When is the last time you took a close look at your urine? OK, true, that’s kind of a gross question to start off an article. But we’re not afraid to get down and dirty here, and tell you straight up – you need to start paying attention to your pee!
Why? Well, urine can be a window into your body’s overall health, if you know what to look for.
Urine’s color, clarity and cut (no wait, that’s diamonds . . . let me start again). The color, clarity, and temperature, as well as the substances that are dissolved in it can serve as clues to a huge variety of health problems. For this reason many doctors frequently request a urine sample, whether you appear perfectly healthy or not.

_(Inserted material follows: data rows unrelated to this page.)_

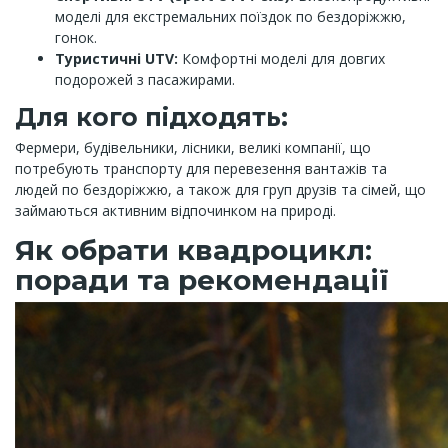
моделі для екстремальних поїздок по бездоріжжю,
гонок.
Туристичні UTV:
Комфортні моделі для довгих
подорожей з пасажирами.
Для кого підходять:
Фермери, будівельники, лісники, великі компанії, що
потребують транспорту для перевезення вантажів та
людей по бездоріжжю, а також для груп друзів та сімей, що
займаються активним відпочинком на природі.
Як обрати квадроцикл:
поради та рекомендації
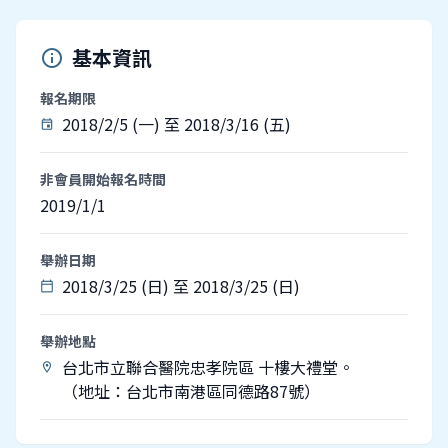
基本資訊
info
報名期限
2018/2/5 (一) 至 2018/3/16 (五)
event
非會員開始報名時間
2019/1/1
舉辦日期
2018/3/25 (日) 至 2018/3/25 (日)
calendar_today
舉辦地點
台北市立聯合醫院忠孝院區 十樓大禮堂。
location_on
（地址：台北市南港區同德路87號）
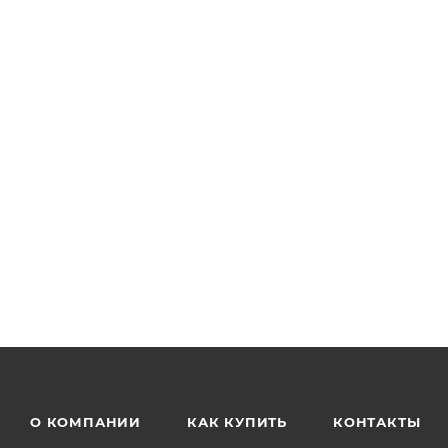
О КОМПАНИИ
КАК КУПИТЬ
КОНТАКТЫ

Infections, inherited metabolic disorders, bladder cancer, diabetes, substance abuse, toxin exposure, kidney disease, performance-enhancing drugs and fluid intake are just a few of the different things that can affect your urine. BUT, you don’t always have to visit a doctor to figure out if your urine shows any warning signs, and there are a few ways you can assess yourself before possibly seeking medical attention.
Self-Diagnosing a Problem
The color and odor of your urine can be one of the easiest ways to tell if something is wrong. For healthy, well-hydrated individuals, urine should be either clear or a very pale yellow. If you are dehydrated, your urine will be much darker and have a strong smell of ammonia; and this should prompt you to drink more water.
Urine that is consistently dark is an indicator of liver disease, such as hepatitis, which requires immediate medical attention. Beets, blackberries and rhubarb can harmlessly turn your urine into a red or pink color, and coffee will make it smell sweeter. Excessive doses of vitamin C will cause urine to become an orange color, while vitamin B will result in a very bright yellow or greenish pigment.

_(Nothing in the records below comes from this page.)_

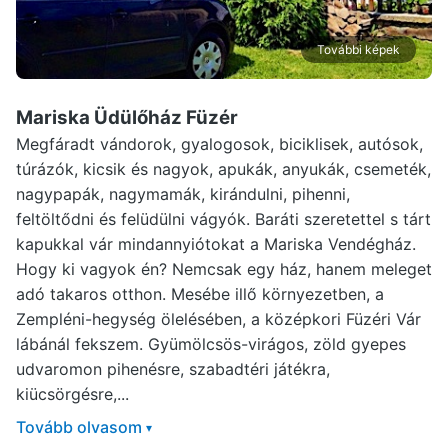
További képek
Mariska Üdülőház Füzér
Megfáradt vándorok, gyalogosok, biciklisek, autósok,
túrázók, kicsik és nagyok, apukák, anyukák, csemeték,
nagypapák, nagymamák, kirándulni, pihenni,
feltöltődni és felüdülni vágyók. Baráti szeretettel s tárt
kapukkal vár mindannyiótokat a Mariska Vendégház.
Hogy ki vagyok én? Nemcsak egy ház, hanem meleget
adó takaros otthon. Mesébe illő környezetben, a
Zempléni-hegység ölelésében, a középkori Füzéri Vár
lábánál fekszem. Gyümölcsös-virágos, zöld gyepes
udvaromon pihenésre, szabadtéri játékra,
kiücsörgésre,...
Tovább olvasom
▾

Few things can be as alarming in the bathroom as finding blood in your urine. It may just be a result of some very strenuous activity like a marathon or triathlon, but if you haven’t done any of this it could signal a urinary tract infection (UTI), a kidney stone, an enlarged prostate, an injured urethra, toxic levels of mercury and lead, or cancer. If the bloody urine persists, you should be checked immediately for kidney failure or cancer. If your urine looks cloudy and urinating causes a sharp, burning sensation, it could indicate a UTI.
Frequency and Volume
A healthy individual produces around one cup of urine every 3 hours, and the foods you eat and drink can greatly impact the frequency of your trips to the bathroom. If you have been eating a lot of salty or starchy foods, you may find yourself not having to go to the bathroom quite as often, because the salt and carbohydrates hold more water than other nutrients. If you have been eating or drinking diuretics such as coffee, tea, beer, watermelon or asparagus, it could lead to a much higher urine output.
So, yes – pay attention to your pee at home. You might just detect something – and the earlier the better. And, the next time you visit a doctor and they request a urine sample, don’t be so surprised! They’re not just adding a test on to your bill . . . they actually want to test it for many of the diseases that can be indicated by urine, such as diabetes, kidney disease and hepatitis.